Somewhere around the 30th sting, when I was 6 years old, my body decided to become allerigc. The camp counselor rushed me to the hospital and I was given a shot to pull me out of anaphylactic shock. I rode home from the hospital with my dad and something called an EpiPen. For those of you lucky enough to not need this torture implement, it's a hypodermic needle that shoots out of its casing to inject you with medicine to counter your allergic reaction.

When we pulled into our parking spot, my dad ran into the house to get something, then we were going on another errand. The last thing he said before he left me in the truck and walked towards our house; "Miah, don't touch the EpiPen". Do you care to guess what happened next?

The sound of my screaming brought my dad running back to the truck at top speed. I had accidentally injected my hand with the EpiPen.

That was the earliest in a long line of examples of me not learning from others, but needing to learn the lesson through my own experience.

Think about your own life; when have you learned your big lessons? Was it from a book you read, from the advice of a friend? Or was it from messing up really bad? If you're like most people, the most important lessons you've learned through failing. I wrote another article on Failure, check it here .

Another proof of this is your children. When does your son or daughter really remember something? When you tell them the answer or when they discover the answer? Most of the answers we get from other people is forgotten quickly, but the answers we learn ourselves stick. I've only accidentially injected myself with an Epi-pen once.


"Give a man a fish, you feed him for a day. Teach a man to fish, you feed him for a lifetime."

So, if you buy into this whole idea, what can you do with it?

Here's what I do with it; I've made a practice of not giving people answers. When someone comes to me with either a practical problem or a moral delimma, rather than tell them "you should", "you need to" or "well, I would", I ask them a questions. I listen to them carefully, then I start asking questions that will allow them to provide their own answer.

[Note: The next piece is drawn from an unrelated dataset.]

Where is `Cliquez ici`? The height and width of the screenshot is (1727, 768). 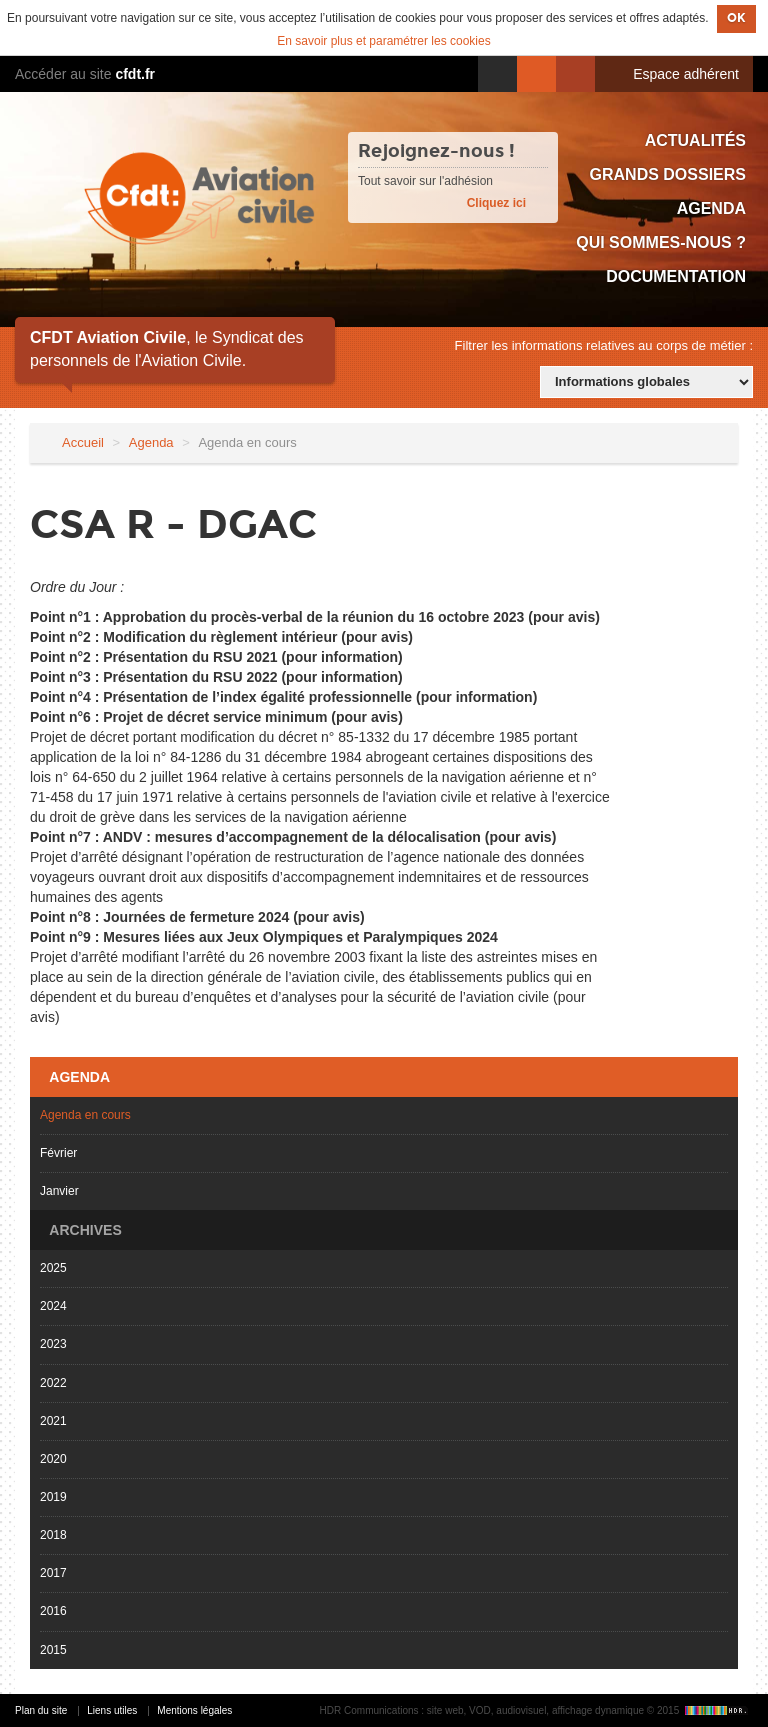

Sometimes, I already know the answer and my questions are soley for the purpose of allowing them to discover the truth on their own. Sometimes I don't know the answer and my questions help us both find our way there.

I've started working under the context of "Giving an answer robs the person of the truth." I've only been deliberate about this in the past few months and already I've seen big, positive changes in my relationships.